* TASK DIRECTIONS *
Make a verbatim transcription of the records, without the pictures.

*****

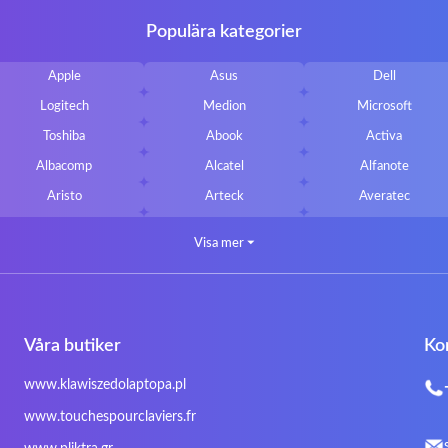
Populära kategorier
Apple
Asus
Dell
Logitech
Medion
Microsoft
Toshiba
Abook
Activa
Albacomp
Alcatel
Alfanote
Aristo
Arteck
Averatec
Bluedisk
Bluestork
Bullmann
Visa mer
⏷
CLASSMATE
Clevo
Compal
DIGMA
DTK Maxforce
dukaBOX
Fosa
Founder
Fusion Aspect
Våra butiker
Ko
Gigabyte
Haier
Hama
Inphic
Iradium
Iridium Mesh Pegasus
www.klawiszedolaptopa.pl
Kensington
Kids Keyboard
KuGi
www.touchespourclaviers.fr
LG
Lifetec
Lion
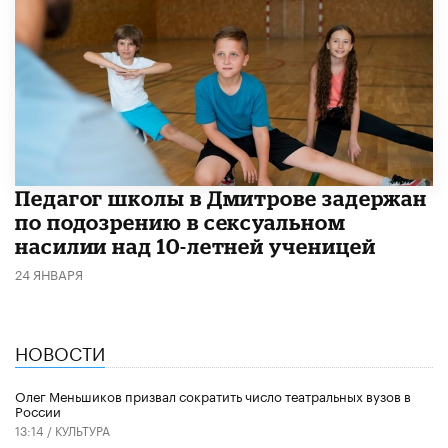
Педагог школы в Дмитрове задержан
по подозрению в сексуальном
насилии над 10-летней ученицей
24 ЯНВАРЯ
НОВОСТИ
Олег Меньшиков призвал сократить число театральных вузов в
России
13:14 /
КУЛЬТУРА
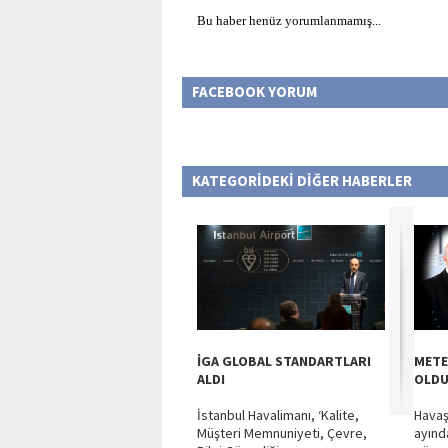
Bu haber henüz yorumlanmamış...
FACEBOOK YORUM
KATEGORİDEKİ DİĞER HABERLER
İGA GLOBAL STANDARTLARI
METE
ALDI
OLD
İstanbul Havalimanı, ‘Kalite,
Havaş
Müşteri Memnuniyeti, Çevre,
ayınd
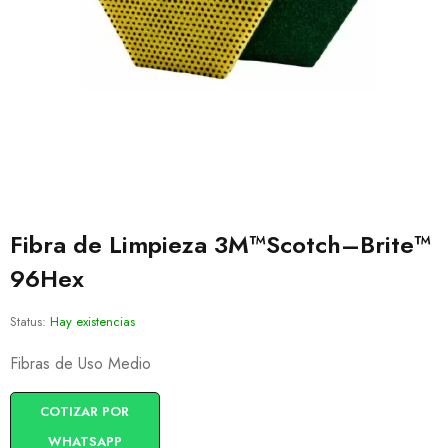
Fibra de Limpieza 3M™Scotch–Brite™
96Hex
Status:
Hay existencias
Fibras de Uso Medio
COTIZAR POR
WHATSAPP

*****

* SOLUTION TO THE EXERCISE *
Populära kategorier
Apple
Asus
Dell
Logitech
Medion
Microsoft
Toshiba
Abook
Activa
Albacomp
Alcatel
Alfanote
Aristo
Arteck
Averatec
Bluedisk
Bluestork
Bullmann
Visa mer
⏷
CLASSMATE
Clevo
Compal
DIGMA
DTK Maxforce
dukaBOX
Fosa
Founder
Fusion Aspect
Våra butiker
Ko
Gigabyte
Haier
Hama
Inphic
Iradium
Iridium Mesh Pegasus
www.klawiszedolaptopa.pl
Kensington
Kids Keyboard
KuGi
www.touchespourclaviers.fr
LG
Lifetec
Lion
Педагог школы в Дмитрове задержан
по подозрению в сексуальном
насилии над 10-летней ученицей
24 ЯНВАРЯ
НОВОСТИ
Олег Меньшиков призвал сократить число театральных вузов в
России
13:14 /
КУЛЬТУРА
Bu haber henüz yorumlanmamış...
FACEBOOK YORUM
KATEGORİDEKİ DİĞER HABERLER
İGA GLOBAL STANDARTLARI
METE
ALDI
OLD
İstanbul Havalimanı, ‘Kalite,
Havaş
Müşteri Memnuniyeti, Çevre,
ayınd
Fibra de Limpieza 3M™Scotch–Brite™
96Hex
Status:
Hay existencias
Fibras de Uso Medio
COTIZAR POR
WHATSAPP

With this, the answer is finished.